--- Data records ---
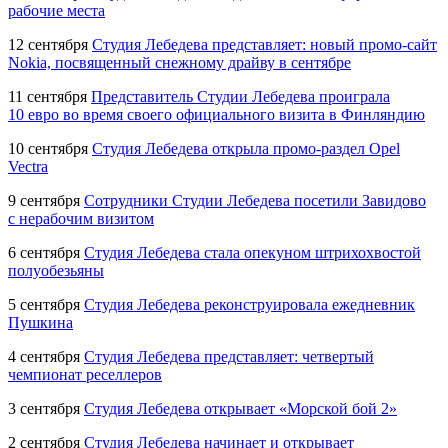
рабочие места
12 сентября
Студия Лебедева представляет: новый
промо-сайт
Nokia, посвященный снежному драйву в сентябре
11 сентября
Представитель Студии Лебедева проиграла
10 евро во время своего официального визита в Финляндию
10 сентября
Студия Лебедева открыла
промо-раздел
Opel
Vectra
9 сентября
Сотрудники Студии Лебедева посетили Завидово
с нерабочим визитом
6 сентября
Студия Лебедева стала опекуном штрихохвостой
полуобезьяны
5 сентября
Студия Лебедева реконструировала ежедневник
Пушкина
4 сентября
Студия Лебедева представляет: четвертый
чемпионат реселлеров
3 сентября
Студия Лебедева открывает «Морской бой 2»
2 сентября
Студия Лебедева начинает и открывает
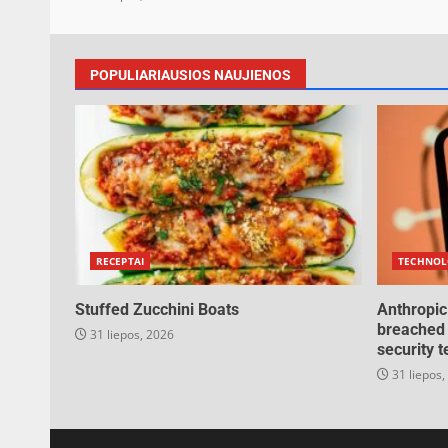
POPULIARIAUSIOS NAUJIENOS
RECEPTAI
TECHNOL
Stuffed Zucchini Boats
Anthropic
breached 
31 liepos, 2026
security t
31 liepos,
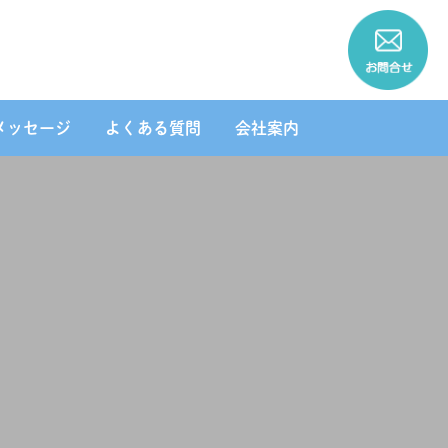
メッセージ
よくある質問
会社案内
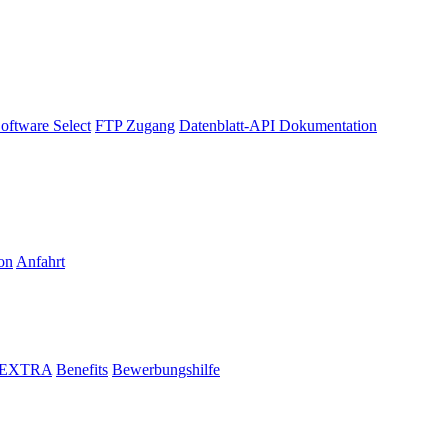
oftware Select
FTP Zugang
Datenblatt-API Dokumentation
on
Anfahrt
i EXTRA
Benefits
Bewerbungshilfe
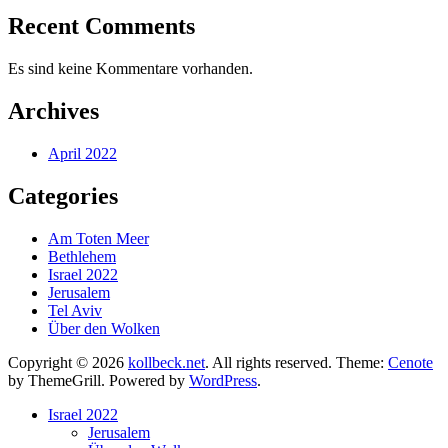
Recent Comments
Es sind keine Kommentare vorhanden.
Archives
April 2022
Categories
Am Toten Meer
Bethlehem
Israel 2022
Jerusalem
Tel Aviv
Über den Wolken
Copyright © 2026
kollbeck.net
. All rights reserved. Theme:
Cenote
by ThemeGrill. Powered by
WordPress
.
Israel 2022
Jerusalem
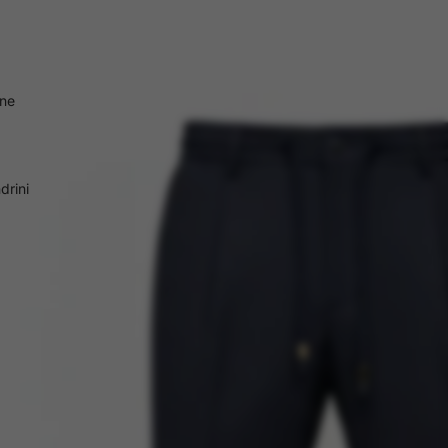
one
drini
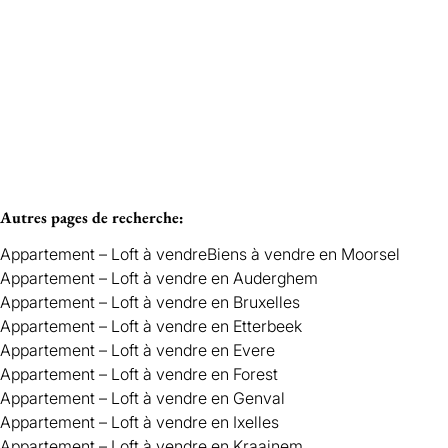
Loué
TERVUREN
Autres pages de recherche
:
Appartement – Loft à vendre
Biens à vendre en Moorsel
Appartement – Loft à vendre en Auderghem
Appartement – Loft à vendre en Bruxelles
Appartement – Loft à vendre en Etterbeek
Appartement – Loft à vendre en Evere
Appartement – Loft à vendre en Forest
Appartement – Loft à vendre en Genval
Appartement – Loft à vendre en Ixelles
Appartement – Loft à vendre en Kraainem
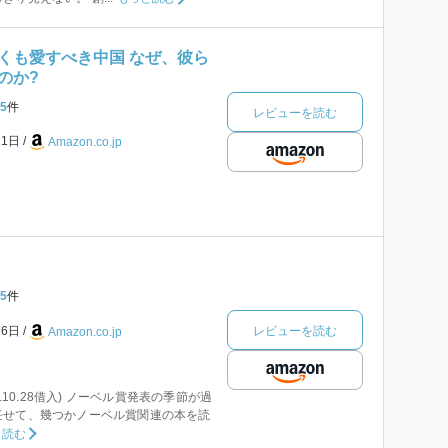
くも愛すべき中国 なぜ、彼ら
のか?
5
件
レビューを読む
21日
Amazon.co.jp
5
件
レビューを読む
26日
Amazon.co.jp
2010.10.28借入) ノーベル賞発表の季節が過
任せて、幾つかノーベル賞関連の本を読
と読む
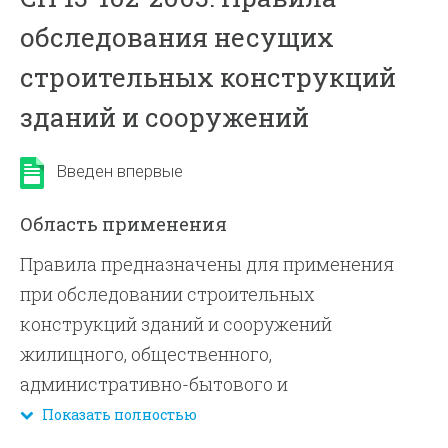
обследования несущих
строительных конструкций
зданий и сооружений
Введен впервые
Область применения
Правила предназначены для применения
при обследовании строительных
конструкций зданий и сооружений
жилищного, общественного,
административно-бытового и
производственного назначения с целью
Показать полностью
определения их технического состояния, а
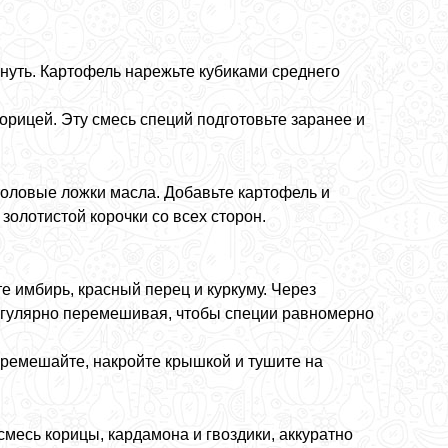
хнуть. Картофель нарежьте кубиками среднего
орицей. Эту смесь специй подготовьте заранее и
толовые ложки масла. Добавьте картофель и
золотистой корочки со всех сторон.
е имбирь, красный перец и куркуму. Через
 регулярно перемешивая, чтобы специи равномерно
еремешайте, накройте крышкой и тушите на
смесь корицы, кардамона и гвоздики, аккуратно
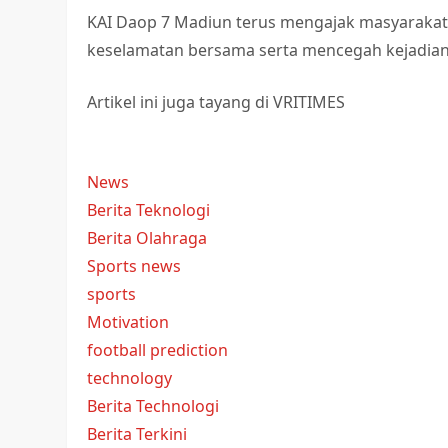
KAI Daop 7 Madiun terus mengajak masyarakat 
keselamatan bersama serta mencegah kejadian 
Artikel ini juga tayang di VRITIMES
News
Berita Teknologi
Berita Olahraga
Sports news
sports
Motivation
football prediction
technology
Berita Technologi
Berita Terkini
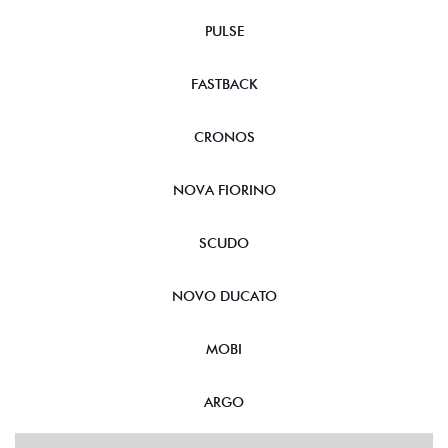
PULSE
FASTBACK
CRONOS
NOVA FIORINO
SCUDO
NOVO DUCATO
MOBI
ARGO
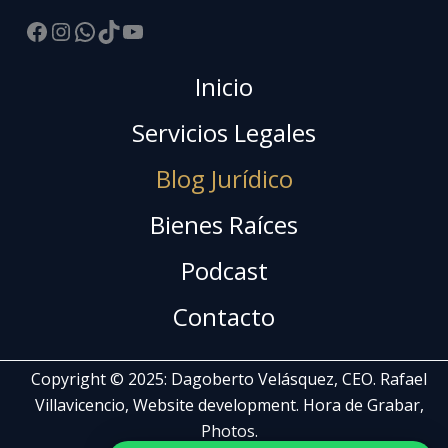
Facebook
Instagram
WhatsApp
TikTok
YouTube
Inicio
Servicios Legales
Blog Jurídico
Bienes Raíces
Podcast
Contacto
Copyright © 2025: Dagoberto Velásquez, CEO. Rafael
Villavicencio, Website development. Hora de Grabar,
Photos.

--- Exercise details ---
Look above for the line with "11 сентября", then give again exactly every line from there through the line with "хнуть. Картофель нарежьте кубиками среднего", skipping the pictures.

--- Result of this exercise ---
11 сентября
Представитель Студии Лебедева проиграла
10 евро во время своего официального визита в Финляндию
10 сентября
Студия Лебедева открыла
промо-раздел
Opel
Vectra
9 сентября
Сотрудники Студии Лебедева посетили Завидово
с нерабочим визитом
6 сентября
Студия Лебедева стала опекуном штрихохвостой
полуобезьяны
5 сентября
Студия Лебедева реконструировала ежедневник
Пушкина
4 сентября
Студия Лебедева представляет: четвертый
чемпионат реселлеров
3 сентября
Студия Лебедева открывает «Морской бой 2»
2 сентября
Студия Лебедева начинает и открывает
POPULIARIAUSIOS NAUJIENOS
RECEPTAI
TECHNOL
Stuffed Zucchini Boats
Anthropic
breached 
31 liepos, 2026
security t
31 liepos,
メッセージ
よくある質問
会社案内
oftware Select
FTP Zugang
Datenblatt-API Dokumentation
on
Anfahrt
i EXTRA
Benefits
Bewerbungshilfe
Recent Comments
Es sind keine Kommentare vorhanden.
Archives
April 2022
Categories
Am Toten Meer
Bethlehem
Israel 2022
Jerusalem
Tel Aviv
Über den Wolken
Copyright © 2026
kollbeck.net
. All rights reserved. Theme:
Cenote
by ThemeGrill. Powered by
WordPress
.
Israel 2022
Jerusalem
one
drini
Loué
TERVUREN
Autres pages de recherche
:
Appartement – Loft à vendre
Biens à vendre en Moorsel
Appartement – Loft à vendre en Auderghem
Appartement – Loft à vendre en Bruxelles
Appartement – Loft à vendre en Etterbeek
Appartement – Loft à vendre en Evere
Appartement – Loft à vendre en Forest
Appartement – Loft à vendre en Genval
Appartement – Loft à vendre en Ixelles
Appartement – Loft à vendre en Kraainem
くも愛すべき中国 なぜ、彼ら
のか?
5
件
レビューを読む
21日
Amazon.co.jp
5
件
レビューを読む
26日
Amazon.co.jp
2010.10.28借入) ノーベル賞発表の季節が過
任せて、幾つかノーベル賞関連の本を読
と読む
обследования несущих
строительных конструкций
зданий и сооружений
Введен впервые
Область применения
Правила предназначены для применения
при обследовании строительных
конструкций зданий и сооружений
жилищного, общественного,
административно-бытового и
производственного назначения с целью
Показать полностью
определения их технического состояния, а
хнуть. Картофель нарежьте кубиками среднего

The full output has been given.